Setelah ayat sebelumnya menyatakan pemutusan hubungan dengan kaum musyrik Mekah, maka ayat ini menegaskan kembali maklumat ini serta menyebarluaskannya kepada semua orang dalam tenggang waktu empat bulan. Dan bahwa inilah satu maklumat atau pemberitahuan dari Allah dan Rasul-Nya kepada umat manusia pada hari haji akbar yang terjadi pada tahun ke-9 Hijriah, bahwa sesungguhnya Allah dan RasulNya berlepas diri dari orang-orang musyrik Mekah berupa pemutusan hubungan perjanjian dengan mereka; dan begitu pula Rasul-Nya melakukan hal yang sama. Kemudian Allah menegaskan kembali jika kalian, wahai kaum musyrik, bertobat, maka itu lebih baik bagi kalian di dunia dan akhirat; dan jika kalian berpaling dari keimanan yang benar atau tidak mau bertobat, maka ketahuilah bahwa kalian tidak dapat melemahkan atau lari dari azab Allah.
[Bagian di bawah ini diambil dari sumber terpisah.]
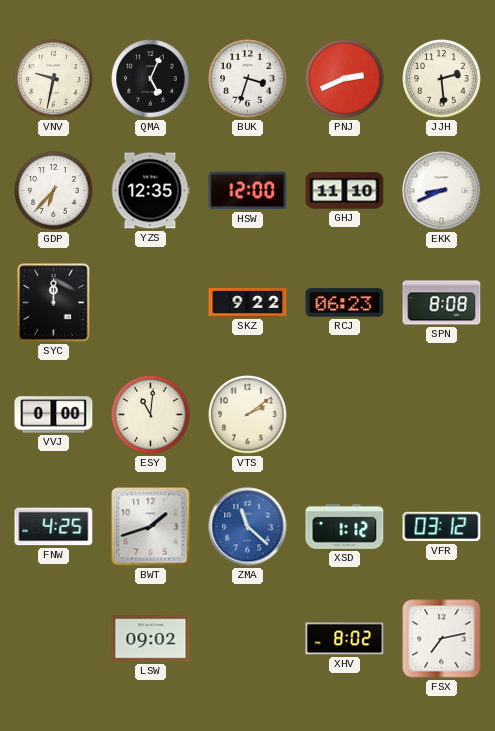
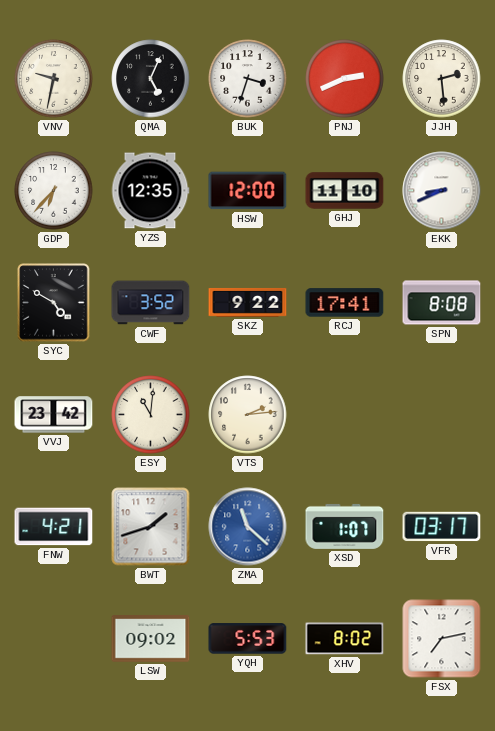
SYC: 12:00 -> 4:50
CWF: none -> 3:52
RCJ: 06:23 -> 17:41
VVJ: 0:00 -> 23:42
VTS: 2:09 -> 2:14
FNW: 4:25 -> 4:21
XSD: 1:12 -> 1:07
VFR: 03:12 -> 03:17
YQH: none -> 5:53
Dan dengan demikian berilah kabar gembira kepada orang-orang kafir tersebut bahwa mereka akan mendapat azab yang pedih, baik di dunia ini sebagai tawanan atau terbunuh dan di akhirat kelak, yaitu dimasukkan ke dalam neraka.